By the way, I think another example of those <object-or-value,
type, current-value> triples here is appropriate here. The variable
"ip" has type "int *":

ip: <object, int *, ptr from malloc>

The subscript operator [] is defined as:

ip[i] <=> (*(ip)+(i))

hence:

ip[3] <=> *(ip + 3)

Now we have:

ip + 3

which is:

Converting the object to its value is easy:

<value, int *, ptr from malloc> + <value, int, 3>

Next we have to look up the rules for adding an integer to a pointer.
The result is another pointer, in this case "3 objects away" from
the original one.
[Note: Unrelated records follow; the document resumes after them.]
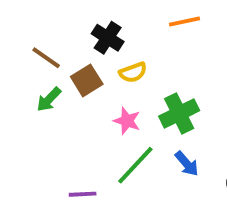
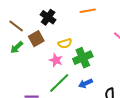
yellow semicircle: (133, 72) -> (65, 43), moved
blue arrow: (187, 164) -> (86, 83), turned 104

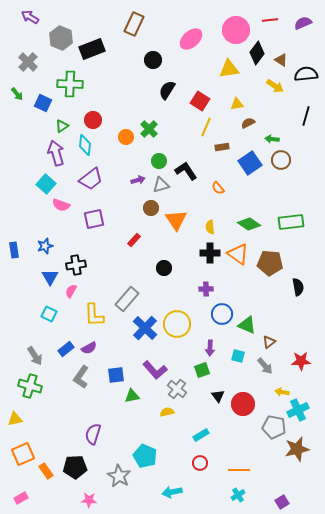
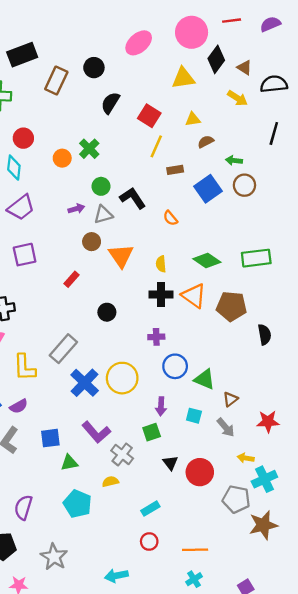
brown rectangle: (134, 24) -> (56, 81), moved
cyan pentagon: (145, 456) -> (77, 504), moved

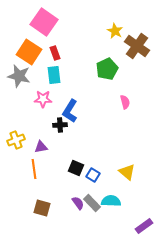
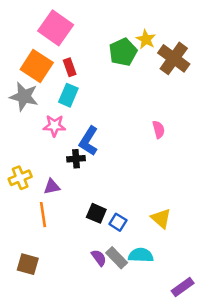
green pentagon: (107, 69) -> (123, 52), moved
cyan rectangle: (54, 75) -> (68, 95), turned 30
brown square: (42, 208) -> (28, 264), moved

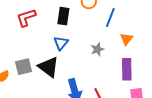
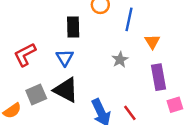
red L-shape: (26, 18) -> (25, 55), moved
blue triangle: (61, 43) -> (65, 58), moved

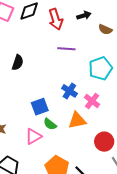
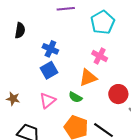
blue cross: (69, 91) -> (50, 49), moved
green semicircle: (50, 124) -> (75, 97), moved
The three objects are "int"s because the pointer
has type "pointer to int", so the sum is:

<value, int *, "3 ints away" from ptr from malloc>

The "*" indirection operator then takes the pointer and finds the
object:

<object, int, junk>

(well, initially junk anyway, until you stick something into it).

Faheem Mitha

unread,

Jan 4, 2001, 10:44:58 PM1/4/01

to

On Thu, 28 Dec 2000 10:27:49 GMT, Chris Torek <to...@elf.bsdi.com> wrote:
>In article <slrn94hlfj...@Chrestomanci.home.earth>
>Faheem Mitha <fah...@email.unc.edu> writes:
>>... For some reason it is quite difficult for me to keep the
>>concept of a piece of storage and a value distinct in my mind.
>
>Well, all objects in storage have a value (with one exception:

[snipped]

Well, I don't really have a whole lot to say here, except to again say
thank you for taking the trouble to reply in such detail. I feel I
understand the issues raised quite well now, thanks to your
postings. (I read this most recent posting carefully). Have you ever
considered becoming a professional expositor? :-)

Best regards, Faheem (now trying to learn about external and static variables).